Die US-Regierung muss ihre Politik ändern und den Völkermord an den Armeniern anerkennen und neu einschätzen, was die Sicherheit der Türkei begründet. Das französische Konzept des neunzehnten Jahrhunderts von „Bon pour l’Orient“ [gut genug für den Orient] legitimierte Frankreichs Kolonialismus und lieferte die Begründung für die Erniedrigung der Länder, die sie kolonisiert und die Taten, die sie dort verübt hatten. Amerika muss sich selbst befreien von dieser klassischen Politik der kolonialen Bevormundung. Wenn Demokratie und der Werdegang der Geschichte für Amerika gültig ist, dann sollte dasselbe auch für die Türkei gelten.

Der Kongress und das Weiße Haus sollten misstrauisch gegenüber Behauptungen sein, wonach eine Anerkennung des Völkermords aus nationalem Interesse abzulehnen sei. Solche Argumente entsprechen nicht den amerikanischen Werten und legitimieren die Kampagne des türkischen Staates.

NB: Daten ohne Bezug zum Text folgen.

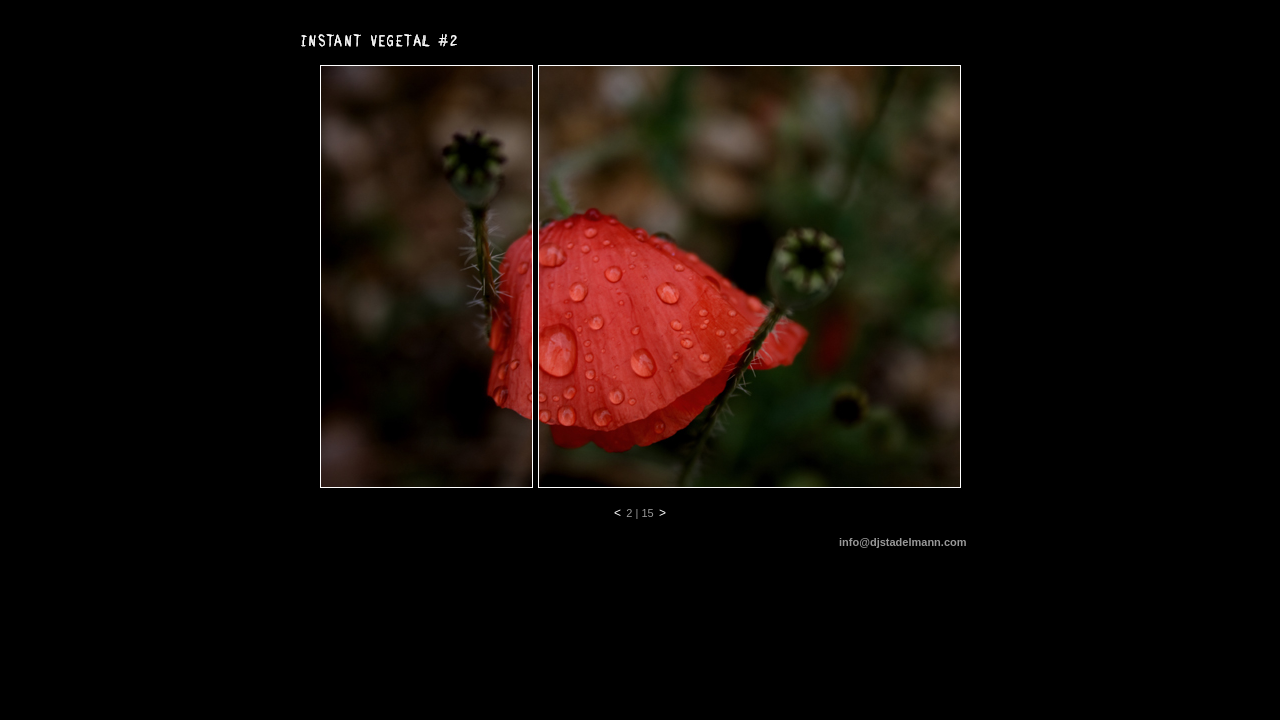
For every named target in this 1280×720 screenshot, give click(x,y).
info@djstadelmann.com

Wir müssen anfangen, ein neues Lied zu singen, dass nicht die autoritären und leugnenden Regime des Mittleren Ostens unterstützt. Sicherheit in der Türkei und in den USA muss die bestehende Geschichte und Demokratie mit einbeziehen.

Obama kam nach Washington um Änderungen durchzuführen. Meine Frage ist: Was ist der Unterschied zwischen der Obama- und der Busch-Regierung? Könnte dies die Antwort sein: Annahme der Völkermord-Resolution und die Förderung der Demokratie im Mittleren Osten?

Taner Akçam ist Professor der Geschichte und Inhaber des Lehrstuhls Kaloosdian/Mugar über Studien zum Armenischen Völkermord am „Strassler Center for Holocaust and Genocide“ (Zentrum für Studien über Judenvernichtung und Völkermord) an der Clark Univsersität in Worcester/MA. Er ist nicht nur eine maßgebliche internationale Autorität auf diesem Gebiet, sondern auch der Autor der Schrift: „A Shameful Act: the Armenian Genocide and Turkish Reponsibility“ (übers.: Die schändliche Tat: der Armenische Völkermord und die Türkische Verantwortung). Er ist der Koordinator eines Workshops an der Clark Universität zur Untersuchung des „State oft the Art of Armenian Genocide Research“ am 8. April 2010 (übers.: „Moderne Untersuchungen des Armenischen Völkermordes“).

Übersetzt aus: History News Network. Veröffentlicht am 9. März 2010)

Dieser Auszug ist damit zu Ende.